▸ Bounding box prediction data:

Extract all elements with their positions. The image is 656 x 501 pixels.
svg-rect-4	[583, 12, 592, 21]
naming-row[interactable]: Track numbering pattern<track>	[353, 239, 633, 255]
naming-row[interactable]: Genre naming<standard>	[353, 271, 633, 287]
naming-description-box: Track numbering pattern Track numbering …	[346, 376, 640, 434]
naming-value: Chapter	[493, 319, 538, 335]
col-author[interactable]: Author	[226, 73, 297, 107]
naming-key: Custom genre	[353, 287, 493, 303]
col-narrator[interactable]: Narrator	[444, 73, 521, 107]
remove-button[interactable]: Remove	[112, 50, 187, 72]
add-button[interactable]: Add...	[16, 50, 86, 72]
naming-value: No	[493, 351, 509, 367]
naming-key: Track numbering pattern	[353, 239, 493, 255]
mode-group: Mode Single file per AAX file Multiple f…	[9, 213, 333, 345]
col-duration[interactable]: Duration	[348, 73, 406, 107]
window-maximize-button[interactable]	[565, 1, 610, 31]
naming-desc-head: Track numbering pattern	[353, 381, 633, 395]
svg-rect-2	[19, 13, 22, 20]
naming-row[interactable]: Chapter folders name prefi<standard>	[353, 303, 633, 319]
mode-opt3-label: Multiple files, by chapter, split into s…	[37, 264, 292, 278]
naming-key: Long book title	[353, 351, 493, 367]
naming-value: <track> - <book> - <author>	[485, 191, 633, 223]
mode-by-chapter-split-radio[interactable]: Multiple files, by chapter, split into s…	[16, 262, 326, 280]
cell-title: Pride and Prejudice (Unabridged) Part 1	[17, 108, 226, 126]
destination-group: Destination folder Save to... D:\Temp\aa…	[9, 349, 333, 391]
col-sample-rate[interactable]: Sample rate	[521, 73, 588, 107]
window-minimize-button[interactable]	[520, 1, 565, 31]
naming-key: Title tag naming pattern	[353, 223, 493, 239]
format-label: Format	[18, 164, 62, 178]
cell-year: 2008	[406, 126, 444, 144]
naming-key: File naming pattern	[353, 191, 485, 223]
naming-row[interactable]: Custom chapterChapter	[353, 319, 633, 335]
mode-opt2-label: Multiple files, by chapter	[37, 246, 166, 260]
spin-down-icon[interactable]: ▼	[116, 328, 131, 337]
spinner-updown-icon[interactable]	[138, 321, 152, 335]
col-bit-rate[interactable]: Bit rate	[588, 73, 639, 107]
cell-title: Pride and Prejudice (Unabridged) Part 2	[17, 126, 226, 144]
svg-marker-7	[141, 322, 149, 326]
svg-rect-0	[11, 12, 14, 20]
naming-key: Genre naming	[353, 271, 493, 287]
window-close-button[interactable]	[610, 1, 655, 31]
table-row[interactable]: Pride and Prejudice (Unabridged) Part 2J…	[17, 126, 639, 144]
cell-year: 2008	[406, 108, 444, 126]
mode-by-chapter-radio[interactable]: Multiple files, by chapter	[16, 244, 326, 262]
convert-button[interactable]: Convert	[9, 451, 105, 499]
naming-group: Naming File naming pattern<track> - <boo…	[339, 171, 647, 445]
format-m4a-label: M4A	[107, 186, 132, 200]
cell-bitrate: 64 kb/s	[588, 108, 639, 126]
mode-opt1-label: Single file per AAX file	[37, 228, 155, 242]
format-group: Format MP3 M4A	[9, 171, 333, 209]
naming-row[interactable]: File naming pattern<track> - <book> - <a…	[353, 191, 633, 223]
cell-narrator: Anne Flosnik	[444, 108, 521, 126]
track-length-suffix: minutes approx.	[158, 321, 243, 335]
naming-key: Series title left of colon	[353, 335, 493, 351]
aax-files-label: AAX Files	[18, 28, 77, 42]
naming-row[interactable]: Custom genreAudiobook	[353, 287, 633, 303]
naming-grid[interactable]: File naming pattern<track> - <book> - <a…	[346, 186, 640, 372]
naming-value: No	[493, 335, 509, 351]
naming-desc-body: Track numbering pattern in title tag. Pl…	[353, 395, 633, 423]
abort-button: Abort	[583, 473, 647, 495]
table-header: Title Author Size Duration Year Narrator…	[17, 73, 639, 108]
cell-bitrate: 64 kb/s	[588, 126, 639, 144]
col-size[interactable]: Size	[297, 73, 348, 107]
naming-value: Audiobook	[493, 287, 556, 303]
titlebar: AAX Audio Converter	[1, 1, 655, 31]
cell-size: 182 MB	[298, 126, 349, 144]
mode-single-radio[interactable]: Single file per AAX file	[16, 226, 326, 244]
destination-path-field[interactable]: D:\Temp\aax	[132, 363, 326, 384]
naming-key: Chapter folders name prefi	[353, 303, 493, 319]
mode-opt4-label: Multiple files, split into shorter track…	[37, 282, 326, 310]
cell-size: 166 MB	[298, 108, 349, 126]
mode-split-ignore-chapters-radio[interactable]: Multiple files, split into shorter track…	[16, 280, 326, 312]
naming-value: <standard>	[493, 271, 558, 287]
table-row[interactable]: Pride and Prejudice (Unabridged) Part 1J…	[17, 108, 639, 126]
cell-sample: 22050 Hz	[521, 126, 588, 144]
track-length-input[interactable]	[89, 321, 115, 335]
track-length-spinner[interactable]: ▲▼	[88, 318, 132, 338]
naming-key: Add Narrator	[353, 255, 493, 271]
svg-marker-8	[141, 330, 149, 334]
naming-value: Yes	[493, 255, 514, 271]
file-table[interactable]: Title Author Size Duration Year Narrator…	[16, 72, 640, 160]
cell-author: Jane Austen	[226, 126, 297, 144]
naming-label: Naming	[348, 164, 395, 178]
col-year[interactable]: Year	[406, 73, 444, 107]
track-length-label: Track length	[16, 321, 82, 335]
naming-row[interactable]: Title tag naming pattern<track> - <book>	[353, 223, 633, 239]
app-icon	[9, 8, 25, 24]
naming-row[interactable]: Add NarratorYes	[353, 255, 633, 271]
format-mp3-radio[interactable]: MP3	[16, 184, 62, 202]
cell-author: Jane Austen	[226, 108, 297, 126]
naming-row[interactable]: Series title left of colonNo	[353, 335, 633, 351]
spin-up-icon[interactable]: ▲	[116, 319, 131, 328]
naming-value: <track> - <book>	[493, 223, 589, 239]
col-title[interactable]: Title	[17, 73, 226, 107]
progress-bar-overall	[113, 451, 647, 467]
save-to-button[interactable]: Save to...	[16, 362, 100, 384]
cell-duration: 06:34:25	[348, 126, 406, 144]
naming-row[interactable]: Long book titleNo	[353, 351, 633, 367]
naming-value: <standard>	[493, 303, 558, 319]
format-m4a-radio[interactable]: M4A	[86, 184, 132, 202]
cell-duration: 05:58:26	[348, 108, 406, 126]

▸ Problem to solve:
Check each line of the records for the word "Single", and show the lines that contain it.

▸ Expected output:
mode-group: Mode Single file per AAX file Multiple f…	[9, 213, 333, 345]
mode-opt1-label: Single file per AAX file	[37, 228, 155, 242]
mode-single-radio[interactable]: Single file per AAX file	[16, 226, 326, 244]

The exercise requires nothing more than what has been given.